Es gehe um nicht weniger als die Unabhängigkeit Georgiens, die Regierung treibe das Land mit ihrer Politik zurück in den russischen Orbit. Es gebe aber genug Menschen in diesem Land, die sehr genau wüssten, was das bedeute.

Nach Jahrzehnten der Krise sei die EU wie ein Sicherheitsnetz, das ihnen die Regierung wegnehmen wolle. Vor allem die Drohungen vor einem Aussetzen der Visaliberalisierung sei heikel. Denn dank der Reisemöglichkeiten könnten die Menschen selbst sehen, wie gut es sich in der EU lebe. Die Propaganda der Regierung sei deshalb nicht mehr so wirksam, "weil die Menschen Zeugen des Unterschieds sind", so Natswischwili.

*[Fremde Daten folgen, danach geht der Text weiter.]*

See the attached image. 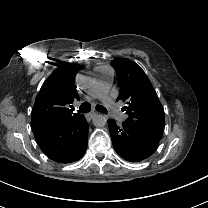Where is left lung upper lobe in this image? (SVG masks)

Ihre Partei habe bereits ein detailliertes Programm dazu ausgearbeitet, wie die Bedingungen der EU für den Beginn von Aufnahmegesprächen erfüllt werden könnten. Ein wichtiger Punkt sei die Frage, welche Schwächen im System der Gewaltenteilung dazu geführt haben, dass ein Oligarch den Staat habe erobern können. "Wir sollten eine staatlich unterstützte Denkfabrik einrichten, die darauf achtet, dass keine neuen Oligarchen geboren werden."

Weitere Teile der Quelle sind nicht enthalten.